Two people walking slowly round the park in the fragrant stillness of a summer evening strayed in the direction of the well.
“No use going through this wilderness, Olive,” said Benson, pausing on the outskirts of the pines and eyeing with some disfavour the gloom beyond.
“Best part of the park,” said the girl briskly; “you know it’s my favourite spot.”
“I know you’re very fond of sitting on the coping,” said the man slowly, “and I wish you wouldn’t. One day you will lean back too far and fall in.”
“And make the acquaintance of Truth,” said Olive lightly. “Come along.”

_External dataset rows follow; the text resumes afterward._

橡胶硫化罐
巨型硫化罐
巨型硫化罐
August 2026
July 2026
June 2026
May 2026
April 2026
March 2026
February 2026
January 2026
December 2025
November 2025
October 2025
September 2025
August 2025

She ran from him and was lost in the shadow of the pines, the bracken crackling beneath her feet as she ran. Her companion followed slowly, and emerging from the gloom saw her poised daintily on the edge of the well with her feet hidden in the rank grass and nettles which surrounded it. She motioned her companion to take a seat by her side, and smiled softly as she felt a strong arm passed about her waist.
“I like this place,” said she, breaking a long silence, “it is so dismal—so uncanny. Do you know I wouldn’t dare to sit here alone, Jem. I should imagine that all sorts of dreadful things were hidden behind the bushes and trees, waiting to spring out on me. Ugh!”
“You’d better let me take you in,” said her companion tenderly; “the well isn’t always wholesome, especially in the hot weather. Let’s make a move.”
The girl gave an obstinate little shake, and settled herself more securely on her seat.
“Smoke your cigar in peace,” she said quietly. “I am settled here for a quiet talk. Has anything been heard of Wilfred yet?”
“Nothing.”
“Quite a dramatic disappearance, isn’t it?” she continued. “Another scrape, I suppose, and another letter for you in the same old strain; ‘Dear Jem, help me out.’”
Jem Benson blew a cloud of fragrant smoke into the air* and holding his cigar between his teeth brushed away the ash from his coat sleeves.
“I wonder what he would have done without you,” said the girl, pressing his arm affectionately. “Gone under long ago, I suppose. When we are married, Jem, I shall presume upon the relationship to lecture him. He is very wild, but he has his good points, poor fellow.”
“I never saw them,” said Benson, with startling bitterness. “God knows I never saw them.”
“He is nobody’s enemy but his own,” said the girl, startled by this outburst.
“You don’t know much about him,” said the other, sharply. “He was not above blackmail; not above ruining the life of a friend to do himself a benefit. A loafer, a cur, and a liar!”
The girl looked up at him soberly but timidly and took his arm without a word, and they both sat silent while evening deepened into night and the beams of the moon, filtering through the branches, surrounded them with a silver network. Her head sank upon his shoulder, till suddenly with a sharp cry she sprang to her feet.